**RECORDED INFORMATION:**
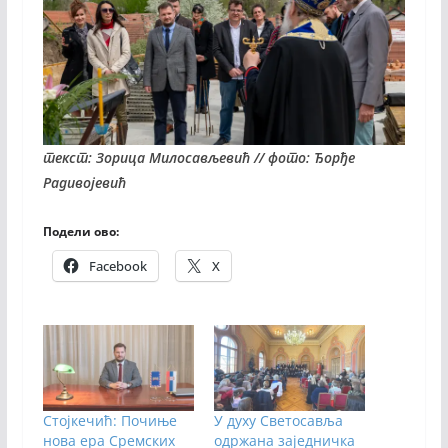
текст: Зорица Милосављевић // фото: Ђорђе
Радивојевић
Подели ово:
Facebook
X
Стојкечић: Почиње
У духу Светосавља
нова ера Сремских
одржана заједничка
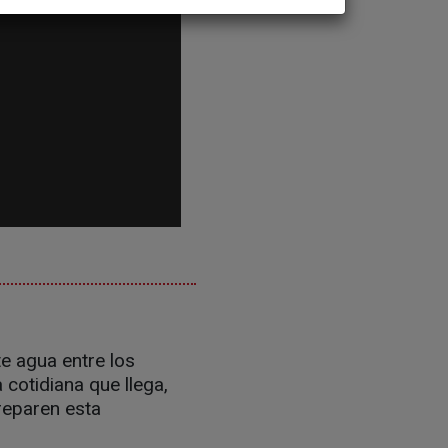
te agua entre los
 cotidiana que llega,
 reparen esta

**WHAT NEEDS TO BE DONE:** In this exercise, set down all of the data exactly, without the pictures.

**FINISHED TASK:**
текст: Зорица Милосављевић // фото: Ђорђе
Радивојевић
Подели ово:
Facebook
X
Стојкечић: Почиње
У духу Светосавља
нова ера Сремских
одржана заједничка
te agua entre los
 cotidiana que llega,
 reparen esta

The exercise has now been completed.